Needless to say, I was delighted when it preheated with no issue. I was delighted when I put in a tablespoon of oil and then added onion and carrots and heard the sizzle of them sautéing. I was delighted when my upstairs neighbors stopped stomping around and I could properly hear my music. I was delighted when the time remaining until dinner ticked down and down and down.  

But then I added the pork, and suddenly the smell was…wrong.

Was it the meat? Had it gone bad?

I leaned down and smelled the contents of the lidless InstaPot—no, the food smelled fine, delicious actually.

On second sniff, I realized it was more of a melted plastic smell. But with no obvious source—no plastic spoon sitting too close to the InstaPot, no open window wafting in the smell of a teenager setting something ablaze in the dumpster, no change in appearance, temperature or texture of the InstaPot itself—I could not figure out what, if anything, was going wrong.

So I cooked the meat and then emptied the food into a separate bowl so I could cook the rice. Once that cooked, I would put the meat + veggies back into the pot, add an egg and frozen peas and call it a meal. But after I secured the lid and hit the rice button, I stared at the bowl of pork.

I stared at the bowl of pork as the InstaPot shut off for no reason.

I smelled the bowl of pork as my upstairs neighbors once again started to trample around in what sounded like steel toed boots.

I tasted a piece of pork as the InstaPot beeped and yawned and beeped and continued to just soak the rice in water rather than cook it.

I stared and smelled and tasted another piece as my stomach growled, suddenly spiraling into the question of whether eating this pork was going to give me food poisoning.

I wanted to have already eaten and been showered and in my pajamas. I wanted to have made burger bowls and had leftovers for the next few days. I wanted my upstairs neighbors to stop doing the choreography to NSYNC’s “Bye Bye Bye” and for my InstaPot to COOK THIS DAMN RICE.

These were all minor inconveniences. And yet.

“YOU KNOW WHAT,” I said, enraged, before opening my trash can and tossing the contents of the bowl inside, decidedly too uncomfortable to eat the pork—or perhaps just too aware of what awaited me if I did:

Do I have a stomachache? Do I have a stomachache? Do I have a stomachache? Do I have a stomachache? Do I have a stomachache? Do I have a stomachache? Do I have a stomachache?

The thought of facing the anxiety loop angered me further. I needed to throw this disaster of a meal away—with such attitude that the creators of the InstaPot would sense it—and then move forward. It would be a necessary outburst. A dignified tantrum.

But alas, I tossed the food from a few steps too far away, because in the moment taking even one rational step forward would have too much to ask. So when I threw the food into the trash only half of it made it in.

Some of it went on the wall.

Some of it went down the front of the trashcan.

Some of it pooled on the floor beneath the door of my pantry.

And the moment I registered this, I was devastated.

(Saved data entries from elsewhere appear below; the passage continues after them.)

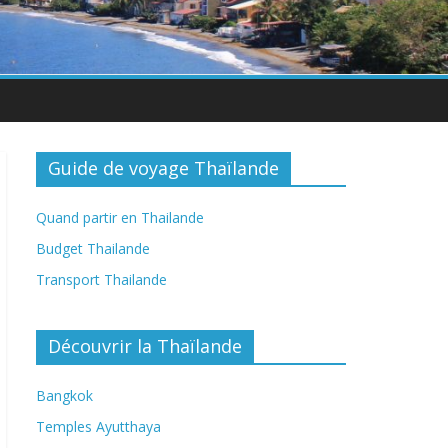
Guide de voyage Thaïlande
Quand partir en Thailande
Budget Thailande
Transport Thailande
Découvrir la Thaïlande
Bangkok
Temples Ayutthaya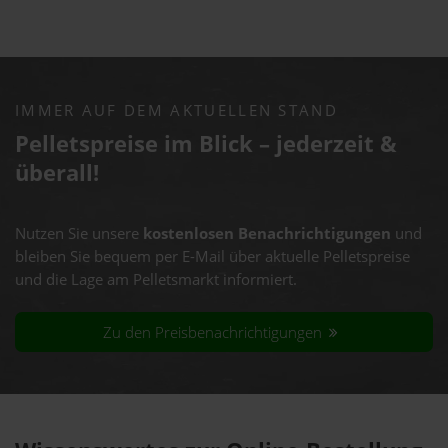
IMMER AUF DEM AKTUELLEN STAND
Pelletspreise im Blick – jederzeit &
überall!
Nutzen Sie unsere
kostenlosen Benachrichtigungen
und
bleiben Sie bequem per E-Mail über aktuelle Pelletspreise
und die Lage am Pelletsmarkt informiert.
Zu den Preisbenachrichtigungen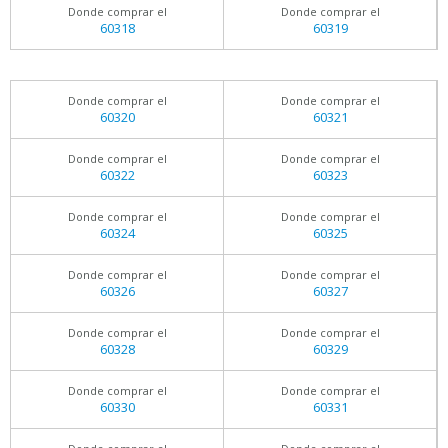
Donde comprar el
Donde comprar el
60318
60319
Donde comprar el
Donde comprar el
60320
60321
Donde comprar el
Donde comprar el
60322
60323
Donde comprar el
Donde comprar el
60324
60325
Donde comprar el
Donde comprar el
60326
60327
Donde comprar el
Donde comprar el
60328
60329
Donde comprar el
Donde comprar el
60330
60331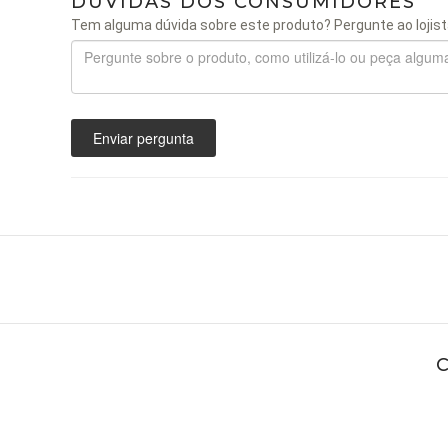
DÚVIDAS DOS CONSUMIDORES
Tem alguma dúvida sobre este produto? Pergunte ao lojist
Enviar pergunta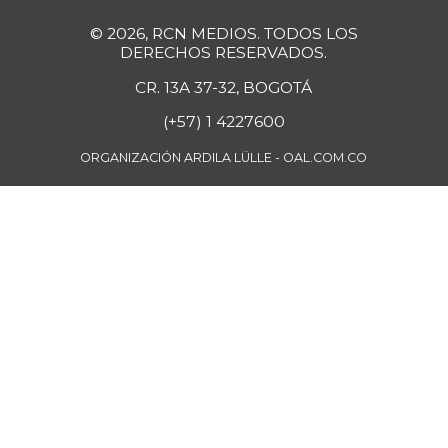
$ 6.778,00
+1,66%
07/25/2026
© 2026, RCN MEDIOS. TODOS LOS
DERECHOS RESERVADOS.
Falda de res
$ 28.763,00
CR. 13A 37-32, BOGOTÁ
-
07/25/2026
(+57) 1 4227600
Fresa
$ 7.273,00
-
ORGANIZACIÓN ARDILA LÜLLE - OAL.COM.CO
01/02/2016
Fríjol Zaragoza
$ 7.375,00
-
07/25/2026
Fríjol cabeza
$ 4.750,00
negra
-
04/17/2021
Fríjol cabeza
$ 6.800,00
negra importado
+3,82%
07/25/2026
Fríjol cargamanto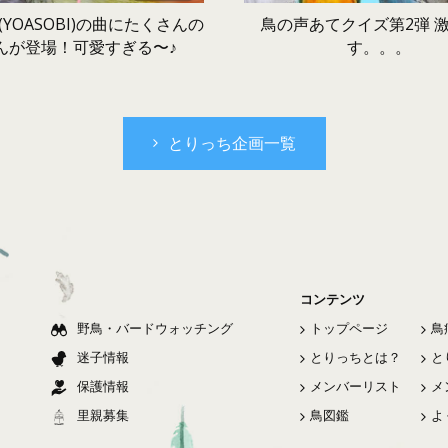
鳥の声あてクイズ第2弾 
YOASOBI)の曲にたくさんの
す。。。
んが登場！可愛すぎる〜♪
とりっち企画一覧
コンテンツ
野鳥・バードウォッチング
トップページ
鳥
迷子情報
とりっちとは？
と
保護情報
メンバーリスト
メ
里親募集
鳥図鑑
よ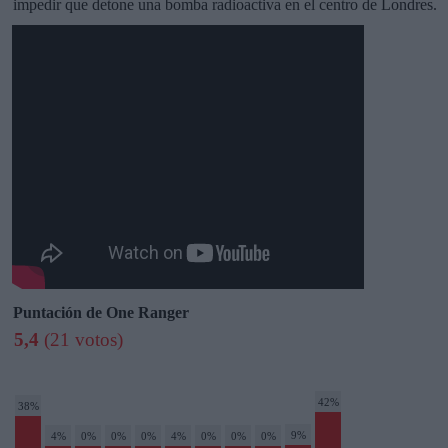
impedir que detone una bomba radioactiva en el centro de Londres.
Puntación de One Ranger
5,4
(21 votos)
42%
38%
9%
4%
0%
0%
0%
4%
0%
0%
0%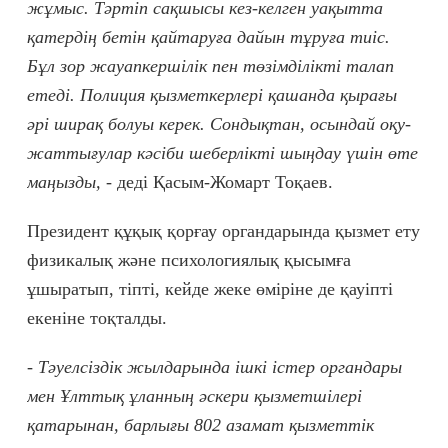
жұмыс. Тәртіп сақшысы кез-келген уақытта
қатердің бетін қайтаруға дайын тұруға тиіс.
Бұл зор жауапкершілік пен төзімділікті талап
етеді. Полиция қызметкерлері қашанда қырағы
әрі ширақ болуы керек. Сондықтан, осындай оқу-
жаттығулар кәсіби шеберлікті шыңдау үшін өте
маңызды, -
деді Қасым-Жомарт Тоқаев.
Президент құқық қорғау органдарында қызмет ету
физикалық және психологиялық қысымға
ұшыратып, тіпті, кейде жеке өміріне де қауіпті
екеніне тоқталды.
- Тәуелсіздік жылдарында ішкі істер органдары
мен Ұлттық ұланның әскери қызметшілері
қатарынан, барлығы 802 азамат қызметтік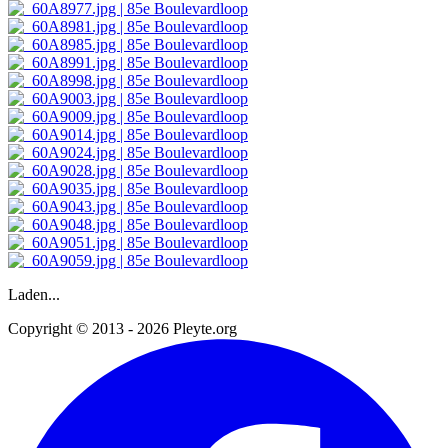
Laden...
Copyright © 2013 - 2026 Pleyte.org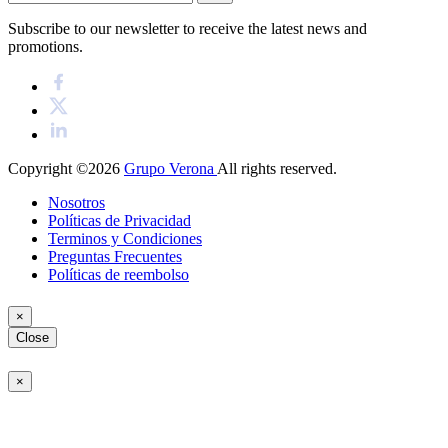
Subscribe to our newsletter to receive the latest news and
promotions.
Copyright ©2026
Grupo Verona
All rights reserved.
Nosotros
Políticas de Privacidad
Terminos y Condiciones
Preguntas Frecuentes
Políticas de reembolso
×
Close
×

“I deserved that,” I said in a whisper, feeling thirty-four and seven at the same time.

I paused my music, put on my kitchen gloves, and sat down on the ground and scrubbed the wall. I boiled water and added a package of Trader Joe’s ravioli from the fridge, letting it cook while I cleaned the trashcan and Swiffered the floor.

I then ate the ravioli in silence, as if in time out, before taking a shower and going directly to bed.

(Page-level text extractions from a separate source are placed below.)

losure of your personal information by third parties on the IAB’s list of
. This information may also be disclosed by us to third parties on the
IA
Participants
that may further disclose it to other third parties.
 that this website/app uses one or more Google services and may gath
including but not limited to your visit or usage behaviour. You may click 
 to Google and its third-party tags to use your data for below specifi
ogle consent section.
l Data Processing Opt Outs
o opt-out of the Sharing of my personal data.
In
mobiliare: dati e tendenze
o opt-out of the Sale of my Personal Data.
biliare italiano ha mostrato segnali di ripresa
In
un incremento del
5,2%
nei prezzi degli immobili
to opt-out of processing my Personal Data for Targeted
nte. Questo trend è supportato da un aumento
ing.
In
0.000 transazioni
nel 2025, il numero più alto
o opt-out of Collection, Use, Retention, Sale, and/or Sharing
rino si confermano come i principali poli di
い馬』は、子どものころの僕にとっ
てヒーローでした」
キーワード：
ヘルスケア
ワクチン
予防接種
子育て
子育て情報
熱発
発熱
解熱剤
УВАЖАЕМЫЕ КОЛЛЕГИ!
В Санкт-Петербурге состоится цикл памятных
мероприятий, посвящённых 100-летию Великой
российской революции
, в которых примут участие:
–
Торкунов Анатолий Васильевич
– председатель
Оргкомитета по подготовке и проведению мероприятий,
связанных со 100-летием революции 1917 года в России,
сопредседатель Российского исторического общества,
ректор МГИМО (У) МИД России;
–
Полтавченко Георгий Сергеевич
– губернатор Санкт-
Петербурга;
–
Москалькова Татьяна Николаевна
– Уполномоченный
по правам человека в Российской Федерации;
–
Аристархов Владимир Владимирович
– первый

The next morning, I found a stray onion on the wall. I rolled my eyes and laughed.



7 responses to “I Threw a Tiny Tantrum”

  1. Yep, we’ve all had those days.

    1. It happens to the best of us 🙃🙃

  2. Ha! I just just picture you sitting on the floor!!

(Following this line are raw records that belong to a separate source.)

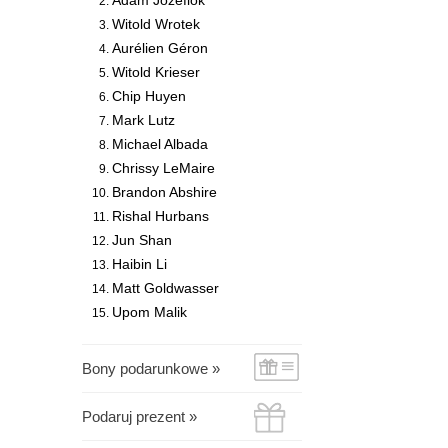
Adam Józefiok
Witold Wrotek
Aurélien Géron
Witold Krieser
Chip Huyen
Mark Lutz
Michael Albada
Chrissy LeMaire
Brandon Abshire
Rishal Hurbans
Jun Shan
Haibin Li
Matt Goldwasser
Upom Malik
Bony podarunkowe »
Podaruj prezent »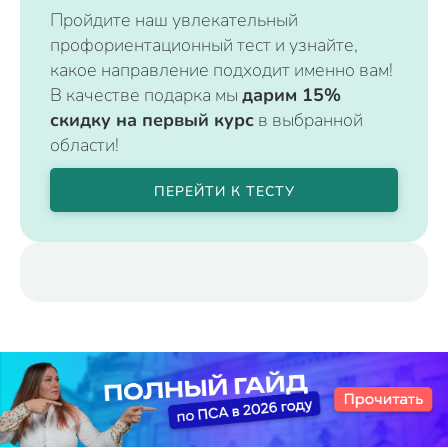
Пройдите наш увлекательный
профориентационный тест и узнайте,
какое направление подходит именно вам!
В качестве подарка мы
дарим 15%
скидку на первый курс
в выбранной
области!
ПЕРЕЙТИ К ТЕСТУ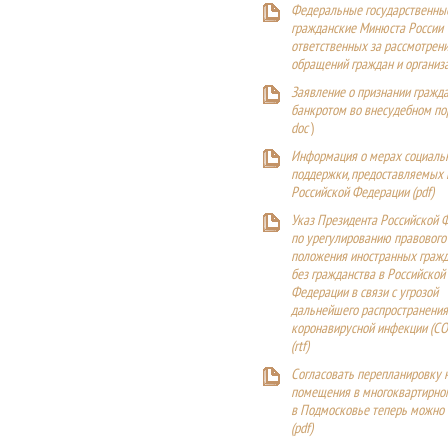
Федеральные государственны
гражданские Минюста России
ответственных за рассмотрен
обращений граждан и организ
Заявление о признании гражд
банкротом во внесудебном п
doc
)
Информация о мерах социаль
поддержки, предоставляемых
Российской Федерации (
pdf
)
Указ Президента Российской 
по урегулированию правового
положения иностранных гражд
без гражданства в Российской
Федерации в связи с угрозой
дальнейшего распространения
коронавирусной инфекции (CO
(
rtf
)
Согласовать перепланировку 
помещения в многоквартирн
в Подмосковье теперь можно
(
pdf
)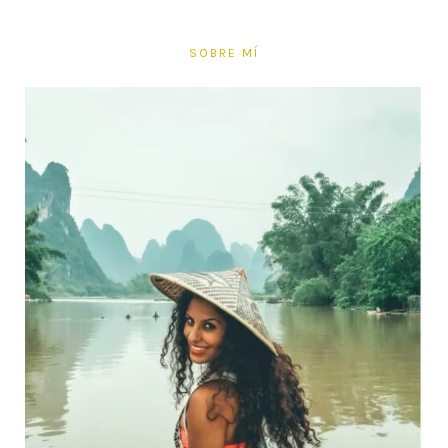
SOBRE MÍ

    1. It was sad in the moment but hilarious the next day 😂

  3. I love my InstaPot! (I’ve never made rice though) What was the plastic smell??
    Sorry, I would have had a tantrum too if I missed out on pork fried rice❣️

    XO

    1. Not sure! That’s what was so frustrating. But I’m glad you like yours lol

  4. I think it’s awesome that you let it fly, literally! A good release every now and then is what we all need.